İçinde birçok kadın varmış gibi mi hissediyorsun?
Genel olarak evet tabii ki birçok kadın var fakat bu kadınların nerede ne zaman nasıl kullanmam gerektiğini biliyorum. Tabii ki erkek arkadaşımızın yanında daha farklı, ailemizin yanında daha farklı bir etkinliğe gittiğimizde bazen daha farklı olabiliyoruz. Bu da güzel bir şey, renk katıyor bence.
Kendini seksi buluyor musun?
Hayır. Dergiler için şebek pozlar vermek istediğimde daha cool, snob, seksi pozlar istiyorlar. Gündelik hayatımda öyle durduğumu düşünüyorum, yapamam. Seksilik bir obje gibi geliyor bana. Benim düşüncem benim en kötü halimi de görsünler. Seksi olduğumda da 'İlay seksi olabiliyormuş' desinler.

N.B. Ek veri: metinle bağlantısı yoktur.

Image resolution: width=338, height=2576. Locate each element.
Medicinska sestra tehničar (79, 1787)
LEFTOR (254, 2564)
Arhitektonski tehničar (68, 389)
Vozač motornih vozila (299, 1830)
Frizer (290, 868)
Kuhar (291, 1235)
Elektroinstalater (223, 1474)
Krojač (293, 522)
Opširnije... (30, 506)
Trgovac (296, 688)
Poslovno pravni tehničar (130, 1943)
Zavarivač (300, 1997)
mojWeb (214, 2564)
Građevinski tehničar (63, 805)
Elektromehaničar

KİMSE BEN BU KIZLA TANIŞAYIM DİYEMEZ, O CESARETİ OLAMAZ
Özel hayat nasıl gidiyor?
Köpeğim var (gülüyor). Bir arayışta olmadığım için aslında kendiliğinden olacaksa olması gerektiğine inanıyorum. Çok uzun zamandır bir erkek arkadaşım yok. Genelde arkadaşlarımla hep bir aradayım. Benim biriyle tanışmam da birinin benimle tanışması da çok imkansız. Çünkü ben hep arkadaşlarımla olduğum için yanımdakini erkek arkadaşım bile sanıyor olabilirler. Sonuçta hepsi çocukluk arkadaşım, çok yakın oluyoruz. Kimse ben bu kızla tanışayım diyemez, öyle bir cesareti de olamaz.

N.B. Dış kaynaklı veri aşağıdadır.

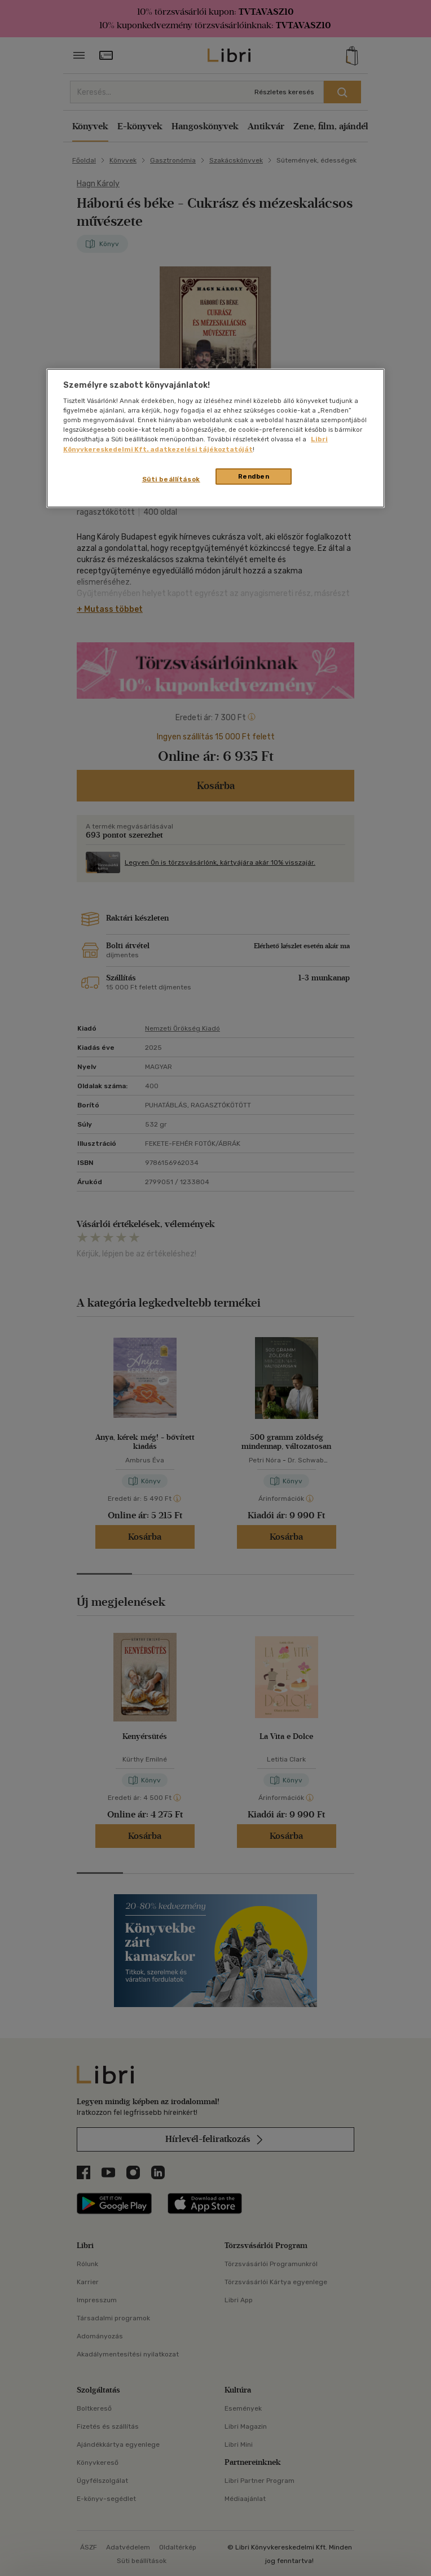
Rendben (254, 476)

Yanına yaklaşmaya korkuyorlar mı?
Kesin biri de sevgilisidir diyorlardır. Şu an biraz daha kariyer ve iş odaklı gidiyorum. Bazen ilişkide bu dinamikliğe girince enerjiniz dağılabiliyor. Birini yeniden tanımak bence çok sancılı bir süreç. Kuralcı ya da beklenti demeyeyim ama belli şeylerim vardır. İlişkide birbirimizi aldatmamalıyız gibi. İnsanlar bu konularda biraz daha esnek olmaya başlamışlar.
Hiç aldatıldın mı?
Öyle bir şey söyleyemem. Aldatılmışsam bile bana bunu hissettirmediler. İlişkilerimin temeli güvenle kuruluyor. İlişki yaşamadan önce arkadaş oluyorum. Ya da arkadaşım oluyor o insan. Bir zamana yayıldığı için zaten temelinde beklentilerimizi biliyor oluyoruz. Güven ve saygı. Bu yüzden de anlaşamadığımız için ayrılıklar oluyorsa oluyor. Şu beni aldattı diyemem, ben de böyle bir şey yapmadım.
STRATEJİLERİM YOK, UNUTURUM ZATEN
Sence günümüzde ilişkiler neden çabuk tüketiliyor?
Bence emek ve çaba yok. Annem-babam, aile dostlarımız, akrabalarımız, çok uzun zamandır evliler… Onların sürdürülebilir bir ilişkide olmalarının sebebi birbirlerine karşı verdikleri emek, zor zamanlarında maddi-manevi yanlarında olmaları… Evlilikte söylenen hastalıkta sağlıkta, iyi günde kötü günde cümlelerinin çok hızlı geçildiğini düşünüyorum. Aslında çok kıymetli ve çok önemli bir şey. İlla evlenmek değil, ben hayatımdaki insanlara da bu cümleyle yaklaşıyorum. Benim her koşulda, beni de her koşulda sevebilecek gerçek bir ilişki arıyorum. Çevremde de kimsenin birbirine tahammülü kaldığını düşünmüyorum. Herkes birbirini değiştiriyor ya da değiştirmeye çalışıyor. Ben en azından kendimce kartlarımı açık oynamaya çalışıyorum ki 'Sen böyle dememiştin' gibi şeyler olmasın. Sonra söylerim, biraz daha ilişkimiz otursun söylerim, bana aşık olsun söylerim gibi şeyleri sevmiyorum.
Stratejilerin yok yani…
Strateji benlik değil çünkü unuturum onu da. Ben stratejik bir kız değilim. Ben bir mekana da bazen gerçekten eşofmanla da gidebiliyorum. O yüzden zaten strateji yapmadığım için karşımdaki insan beni zaten öyle beğenip, iletişime geçiyorsa zaten bu konularda stratejik olmadığımı anlayabilir. Ya da kimsenin parasına, mal varlığına bakmıyorum. Benim sorduğum sorular sigortan var mı ya da araban ne değil (gülüyor).
JOHNNY DEPP'E ZAAFIM VAR
Çocukken hayranı olduğun bir ünlü var mıydı?
Var, hep var, Johnny Depp… Bunu yakın çevremdeki herkes bilir. 10 Haziran'da İstanbul'a gelecek bir etkinlik için, ben de 10 Haziran'ımı şimdiden kapattım. Belki orada karşılaşabiliriz. Çocukluğumda 'Makas Eller'le başlayan bir aşkım olmuştu. O yüzden de zaafım var ona karşı diyebiliriz.